◆ PROBLEM REQUIREMENTS
Your output must be the lines below from the line containing "アトゥレ篠ノ井の空室情報（空室" to the line containing "ہوئیں اور پہلے", both lines included, reproduced exactly and without pictures.

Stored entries

□ □ □ □

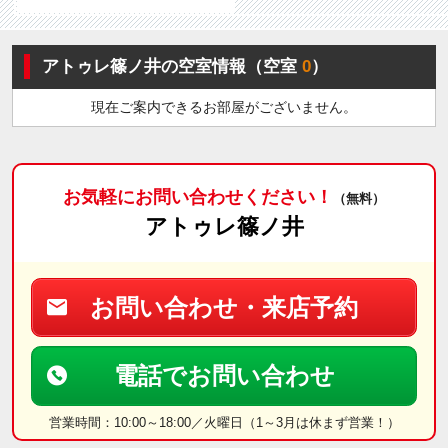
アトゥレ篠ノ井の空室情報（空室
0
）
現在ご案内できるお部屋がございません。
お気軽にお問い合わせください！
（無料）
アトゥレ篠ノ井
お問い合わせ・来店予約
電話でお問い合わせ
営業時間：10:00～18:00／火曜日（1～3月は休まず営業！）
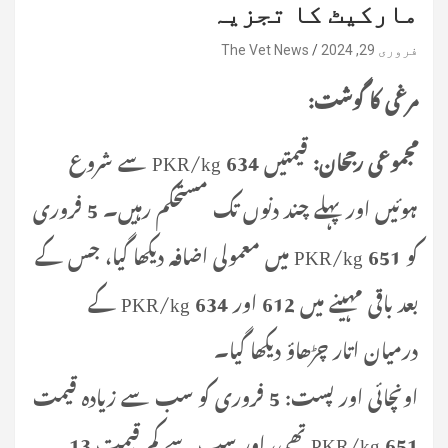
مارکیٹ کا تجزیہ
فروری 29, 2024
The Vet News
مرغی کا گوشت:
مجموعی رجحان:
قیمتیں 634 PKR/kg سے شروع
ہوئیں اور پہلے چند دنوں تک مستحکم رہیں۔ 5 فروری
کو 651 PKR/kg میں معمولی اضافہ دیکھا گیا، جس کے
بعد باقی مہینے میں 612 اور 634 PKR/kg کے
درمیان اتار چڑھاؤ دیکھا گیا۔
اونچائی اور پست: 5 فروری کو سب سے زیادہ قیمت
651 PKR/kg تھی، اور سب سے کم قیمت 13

□ □ □ □

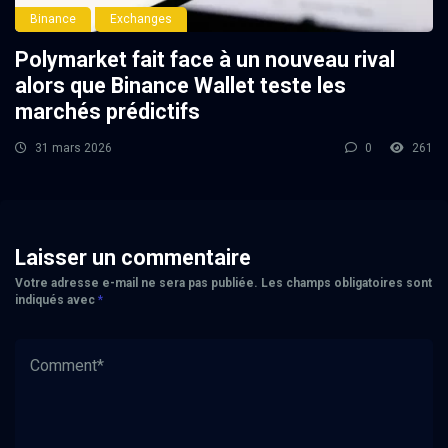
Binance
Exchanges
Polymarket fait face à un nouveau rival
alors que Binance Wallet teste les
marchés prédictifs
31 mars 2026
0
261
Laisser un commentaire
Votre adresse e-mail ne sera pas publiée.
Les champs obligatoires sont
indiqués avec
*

□ □ □ □

◆ WRITTEN RESPONSE
アトゥレ篠ノ井の空室情報（空室
0
）
現在ご案内できるお部屋がございません。
お気軽にお問い合わせください！
（無料）
アトゥレ篠ノ井
お問い合わせ・来店予約
電話でお問い合わせ
営業時間：10:00～18:00／火曜日（1～3月は休まず営業！）
مارکیٹ کا تجزیہ
فروری 29, 2024
The Vet News
مرغی کا گوشت:
مجموعی رجحان:
قیمتیں 634 PKR/kg سے شروع
ہوئیں اور پہلے چند دنوں تک مستحکم رہیں۔ 5 فروری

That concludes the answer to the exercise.